The New York Times, which makes no bones about its political sympathies in this presidential contest, has unleashed well-known “humanitarian” Nicholas Kristof in the effort to gin up sympathy for the “moderate” rebels and force Washington’s hand. He babbles on about the death of his dog and the sympathy he received when he wrote about it, and then writes: “If only, I thought, we valued kids in Aleppo as much as we did our terriers!”
Not that he’s trying to manipulate us or anything.
“For five years the world has been largely paralyzed as President Bashar al-Assad has massacred his people, nurturing in turn the rise of ISIS and what the U.S. government calls genocide by ISIS. That’s why I argued in my column a week ago that President Obama’s passivity on Syria was his worst mistake, a shadow over his legacy.”
More than half of those killed in the Syrian civil war were massacred by the rebel forces, none of whose depredations are so much as mentioned by Kristof.
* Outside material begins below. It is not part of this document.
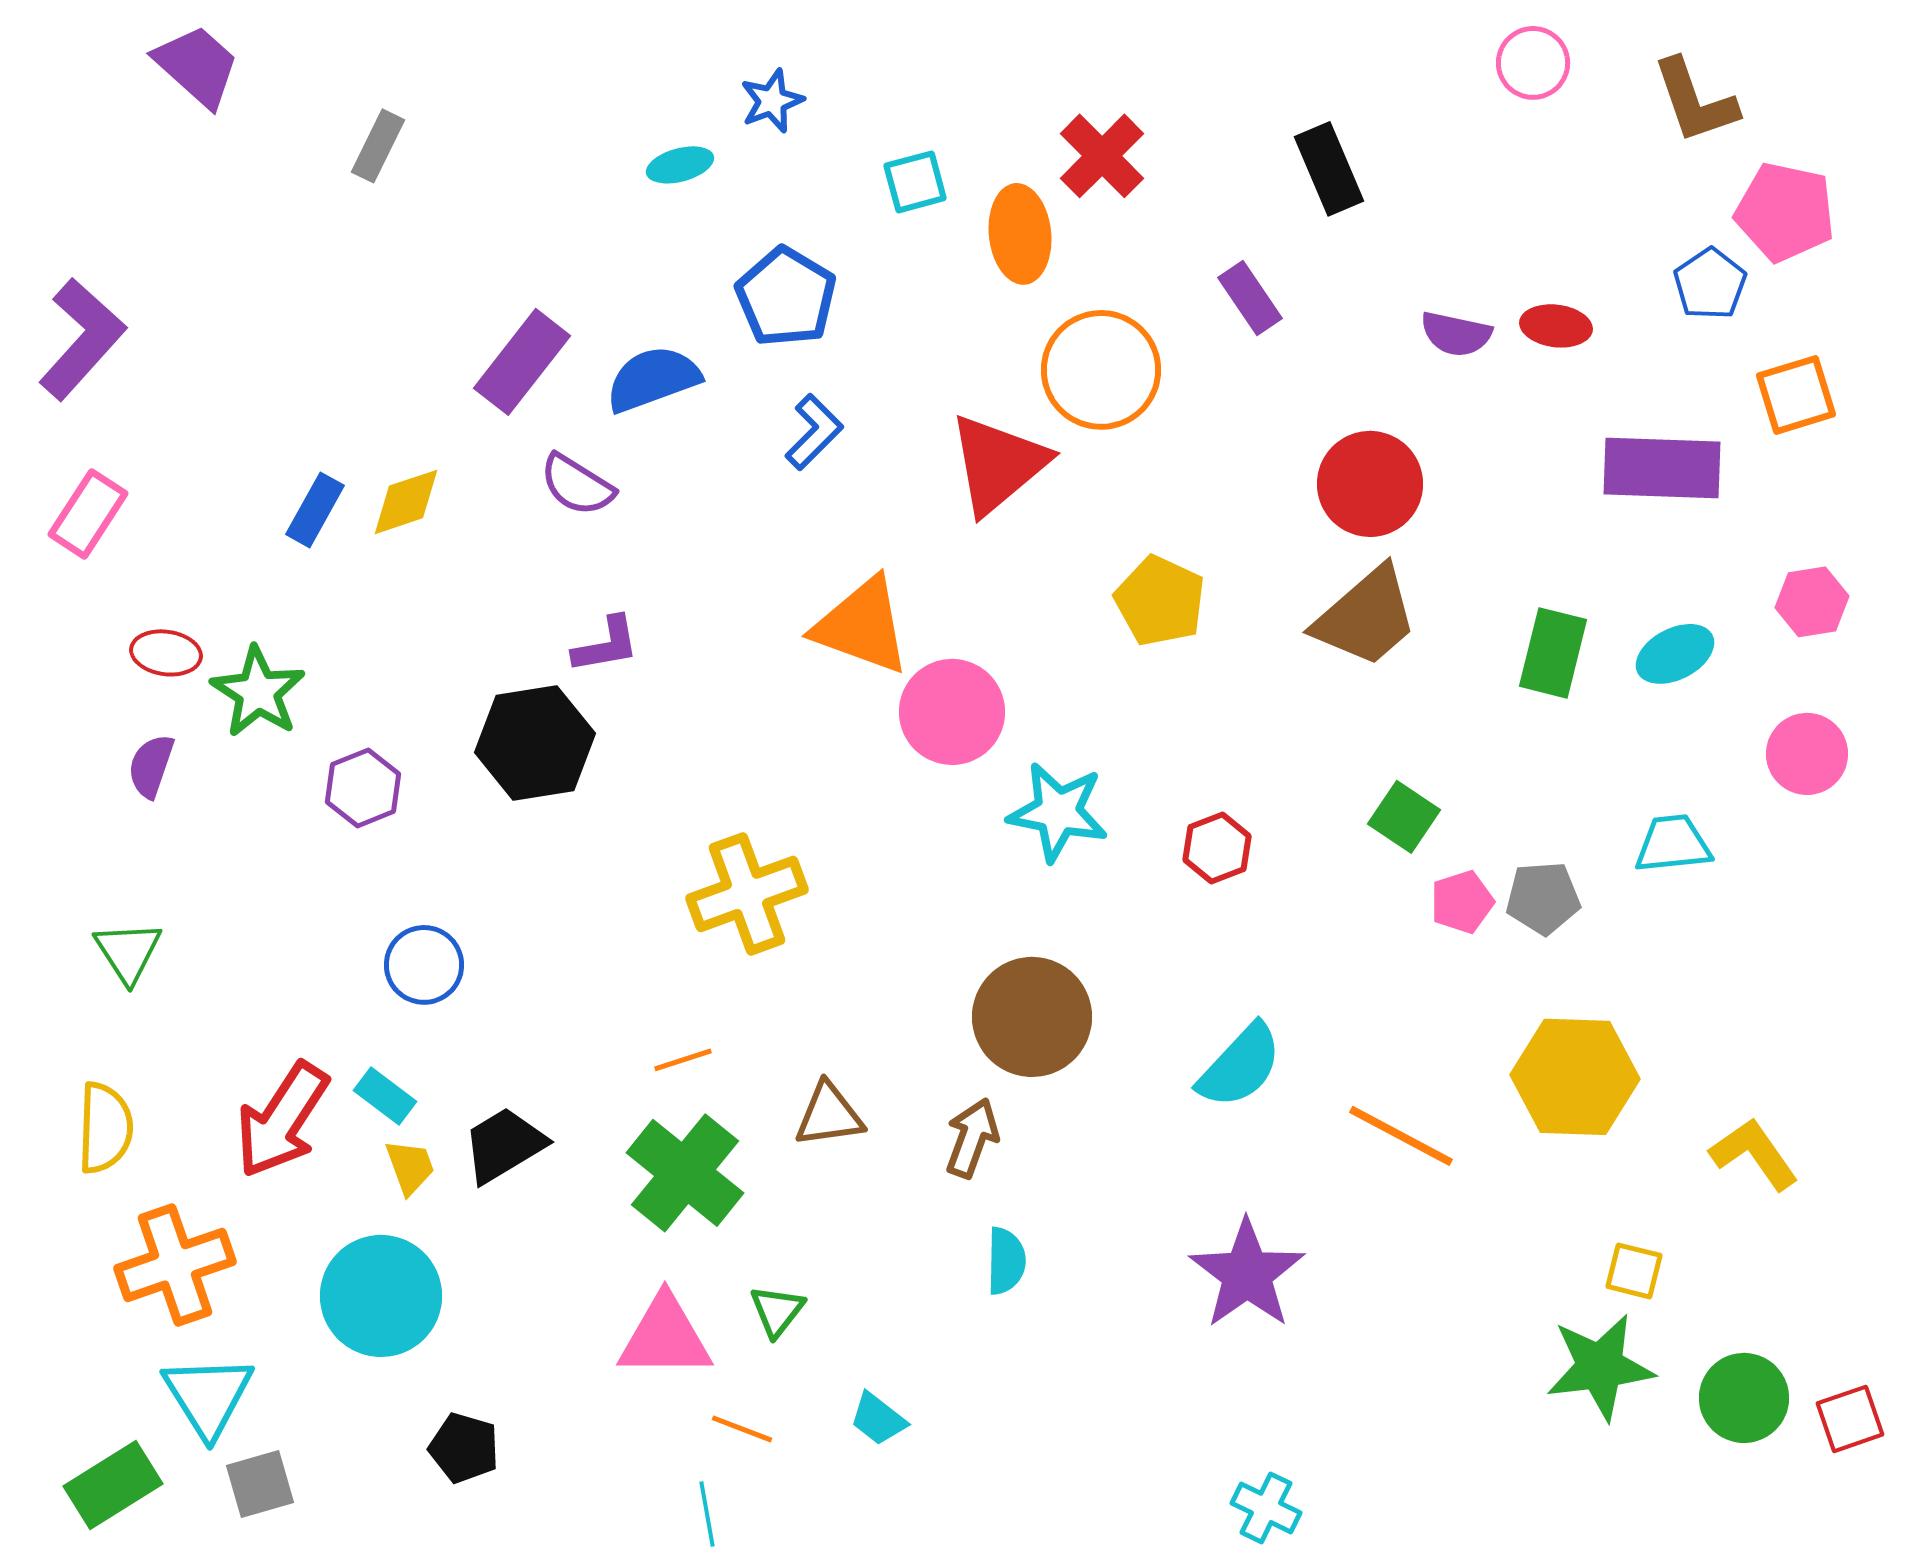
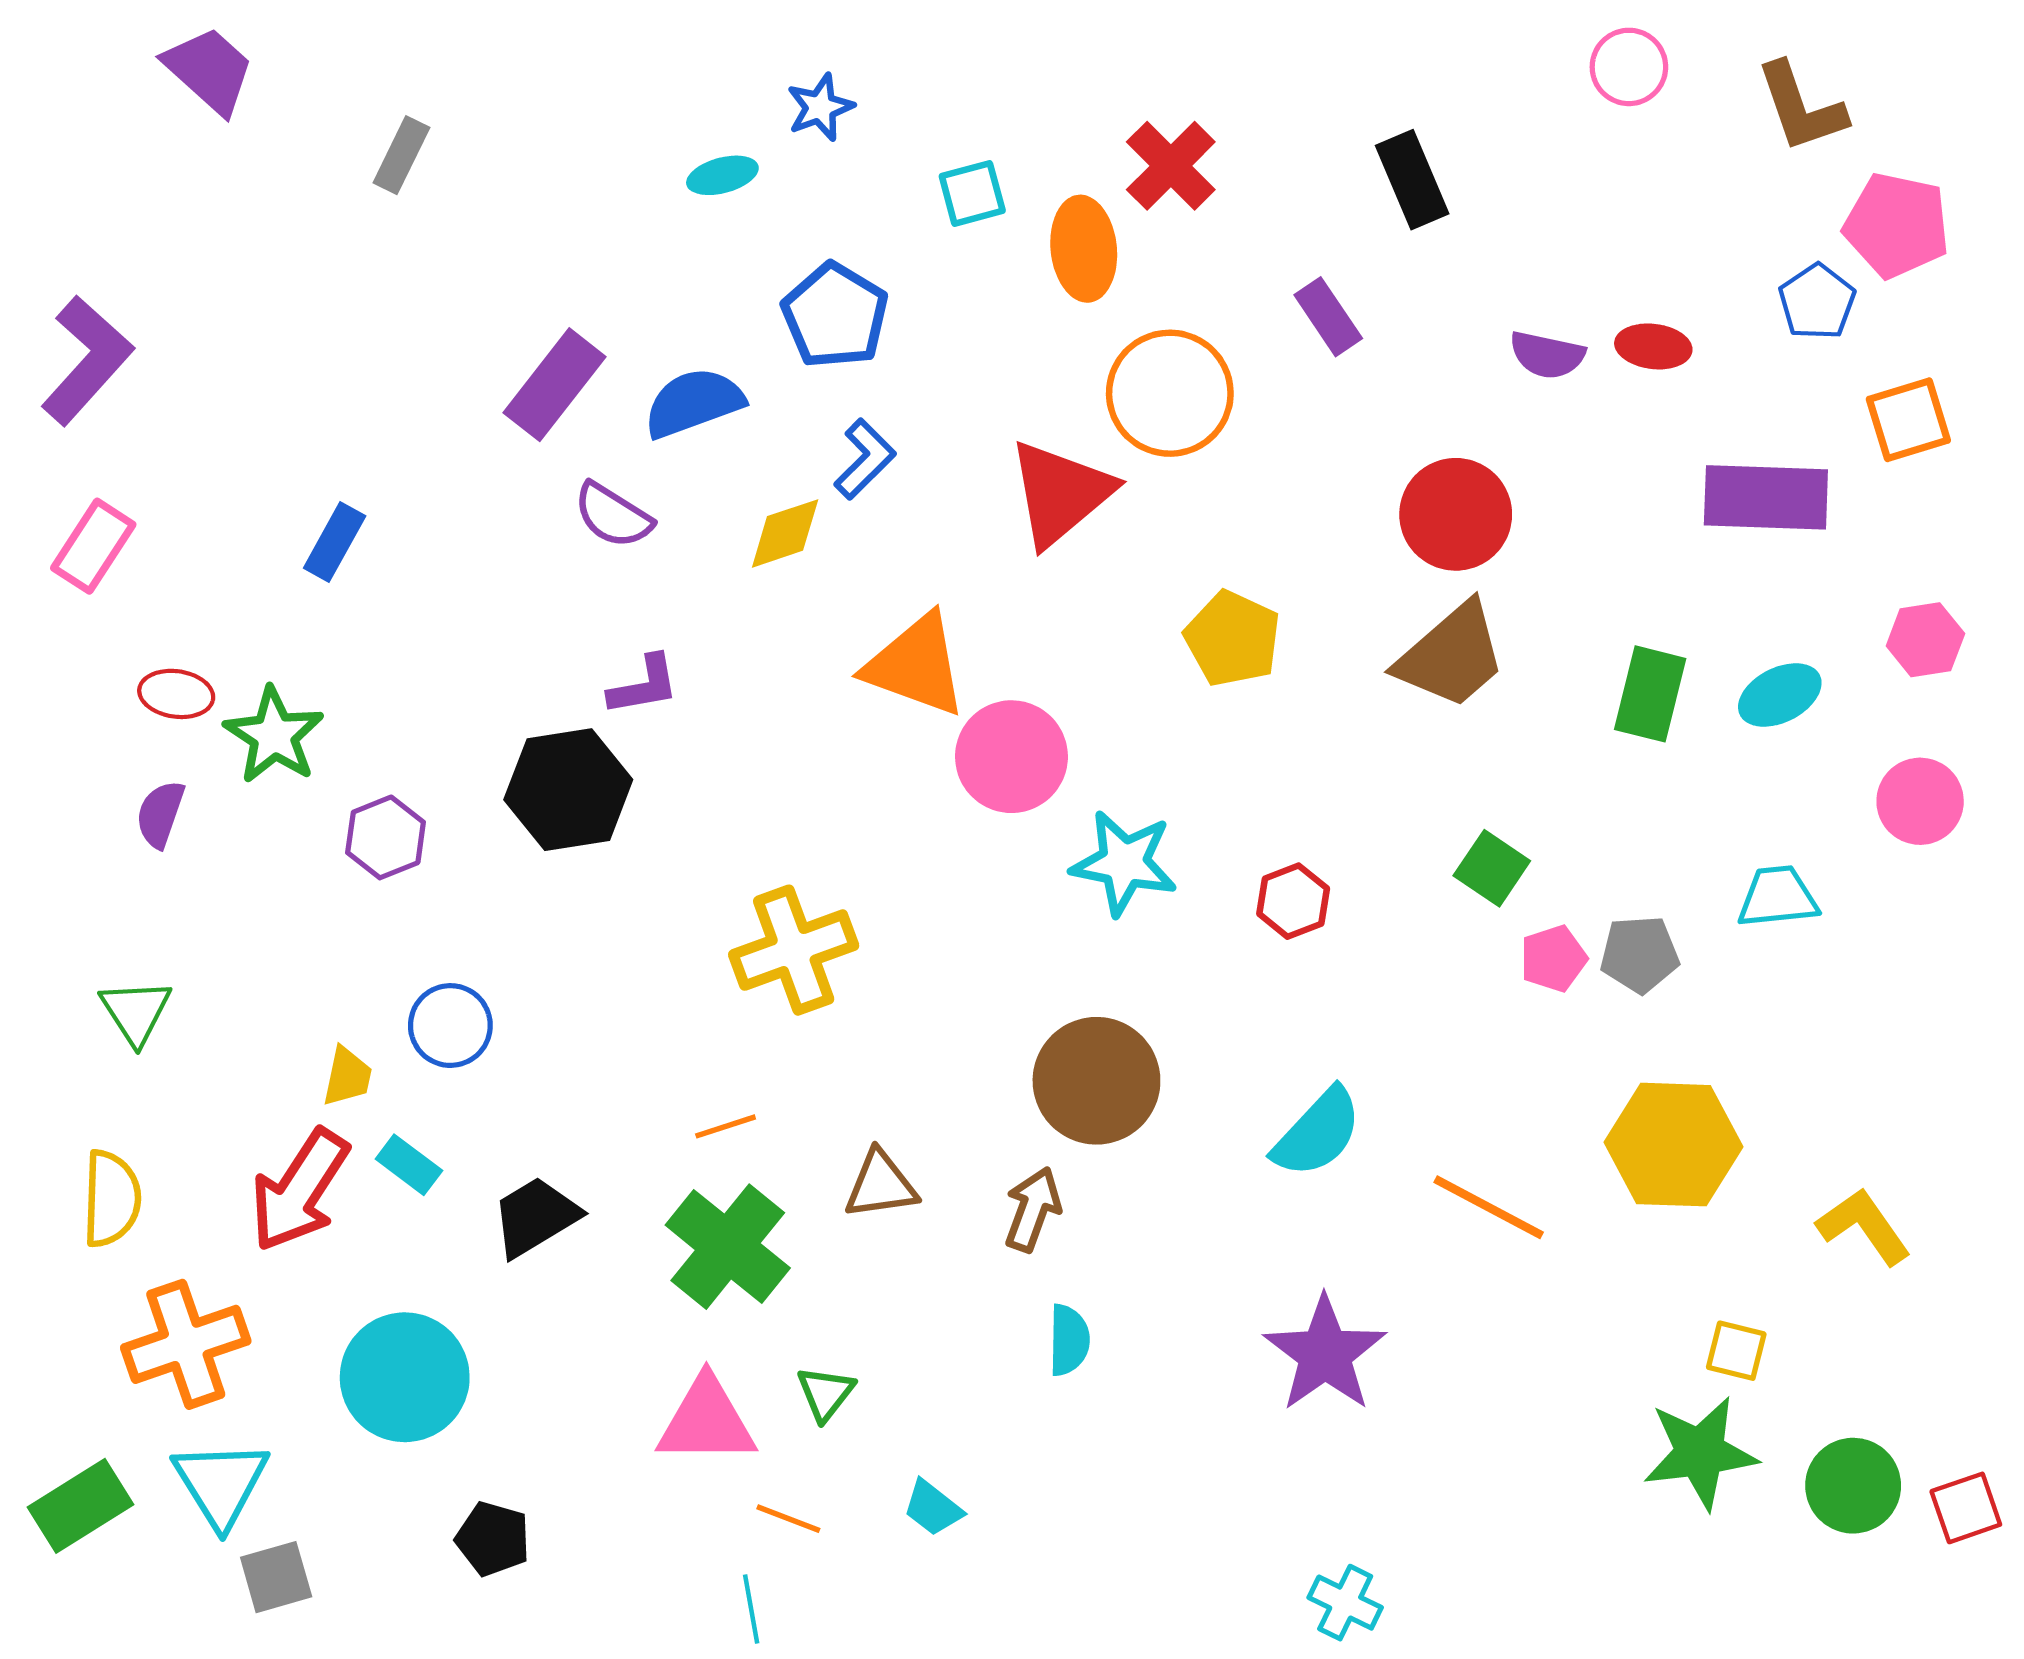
yellow diamond: (406, 502) -> (785, 533), moved
yellow trapezoid: (410, 1167) -> (347, 1077), moved, turned 32
green rectangle: (113, 1485) -> (81, 1506), moved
And who, exactly, is “nurturing” ISIS – isn’t it the Saudi, Qatari, Kuwaiti, and other pro-head- chopper Muslim states in the Gulf? In the Kristofian lexicon, you’re “nurturing” ISIS if you fight them and prevent them from taking over your country. As for President Obama’s alleged “passivity,” if only it were so! Under his regime, US taxpayer dollars financed and “nurtured” Islamist rebels who valorize Osama bin Laden and want to turn Syria into an Islamist theocracy. Kristof’s complaint is that he didn’t send them enough money, guns, and sharper knives to chop off the heads of yet more nameless boys.
Yes, this is “humanitarianism,” Kristof-style.